# DATA EXCERPTS
+ + + +

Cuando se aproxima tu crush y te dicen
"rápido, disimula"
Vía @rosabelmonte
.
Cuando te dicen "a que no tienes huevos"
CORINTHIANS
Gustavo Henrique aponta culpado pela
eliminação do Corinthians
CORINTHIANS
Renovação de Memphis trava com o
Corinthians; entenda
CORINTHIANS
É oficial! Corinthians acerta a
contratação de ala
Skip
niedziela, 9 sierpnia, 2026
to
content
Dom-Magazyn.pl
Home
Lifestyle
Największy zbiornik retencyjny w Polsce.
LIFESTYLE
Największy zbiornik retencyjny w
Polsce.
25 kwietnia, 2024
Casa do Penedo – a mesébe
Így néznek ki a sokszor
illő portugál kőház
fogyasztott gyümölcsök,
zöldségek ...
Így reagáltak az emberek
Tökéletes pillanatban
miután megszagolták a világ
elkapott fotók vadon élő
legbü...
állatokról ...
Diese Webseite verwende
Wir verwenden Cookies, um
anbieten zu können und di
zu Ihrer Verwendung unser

+ + + +

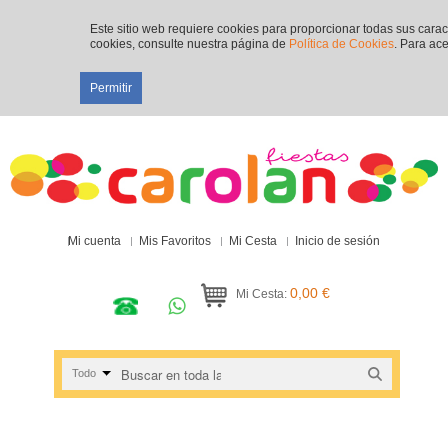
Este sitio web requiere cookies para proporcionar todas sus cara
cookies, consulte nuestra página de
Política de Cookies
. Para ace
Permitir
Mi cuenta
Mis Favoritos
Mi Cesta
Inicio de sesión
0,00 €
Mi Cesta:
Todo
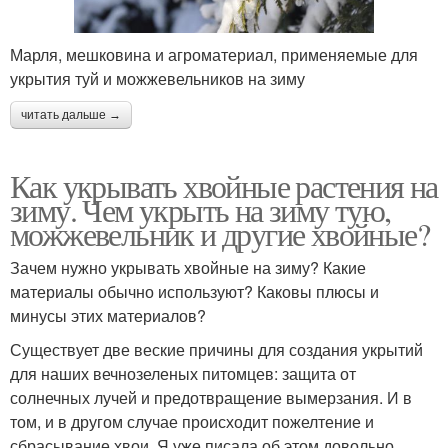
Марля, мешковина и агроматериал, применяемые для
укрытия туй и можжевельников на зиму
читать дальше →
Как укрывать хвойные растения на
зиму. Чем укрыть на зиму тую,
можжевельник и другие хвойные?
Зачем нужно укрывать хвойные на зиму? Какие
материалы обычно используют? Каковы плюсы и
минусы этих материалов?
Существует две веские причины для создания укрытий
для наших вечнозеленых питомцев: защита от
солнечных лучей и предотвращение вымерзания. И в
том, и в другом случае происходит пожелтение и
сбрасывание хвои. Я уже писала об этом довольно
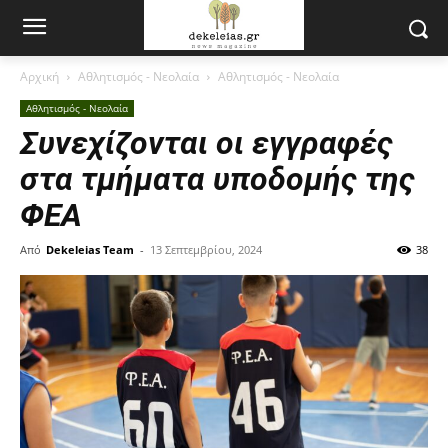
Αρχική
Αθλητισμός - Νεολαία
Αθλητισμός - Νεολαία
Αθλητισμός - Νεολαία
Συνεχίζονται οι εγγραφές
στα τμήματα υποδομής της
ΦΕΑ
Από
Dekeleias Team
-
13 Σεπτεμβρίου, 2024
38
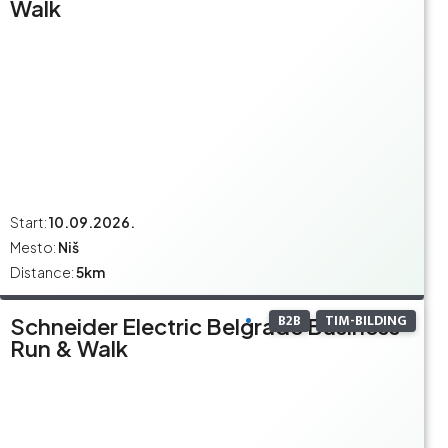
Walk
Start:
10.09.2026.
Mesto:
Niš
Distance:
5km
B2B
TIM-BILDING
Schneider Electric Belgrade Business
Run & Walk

+ + + +

# EXERCISE DESCRIPTION
Your answer must be the lines above from the one containing "Cuando se aproxima tu crush y te dicen" to the one containing "zu Ihrer Verwendung unser", both included, restated word for word.

# EXERCISE OUTPUT
Cuando se aproxima tu crush y te dicen
"rápido, disimula"
Vía @rosabelmonte
.
Cuando te dicen "a que no tienes huevos"
CORINTHIANS
Gustavo Henrique aponta culpado pela
eliminação do Corinthians
CORINTHIANS
Renovação de Memphis trava com o
Corinthians; entenda
CORINTHIANS
É oficial! Corinthians acerta a
contratação de ala
Skip
niedziela, 9 sierpnia, 2026
to
content
Dom-Magazyn.pl
Home
Lifestyle
Największy zbiornik retencyjny w Polsce.
LIFESTYLE
Największy zbiornik retencyjny w
Polsce.
25 kwietnia, 2024
Casa do Penedo – a mesébe
Így néznek ki a sokszor
illő portugál kőház
fogyasztott gyümölcsök,
zöldségek ...
Így reagáltak az emberek
Tökéletes pillanatban
miután megszagolták a világ
elkapott fotók vadon élő
legbü...
állatokról ...
Diese Webseite verwende
Wir verwenden Cookies, um
anbieten zu können und di
zu Ihrer Verwendung unser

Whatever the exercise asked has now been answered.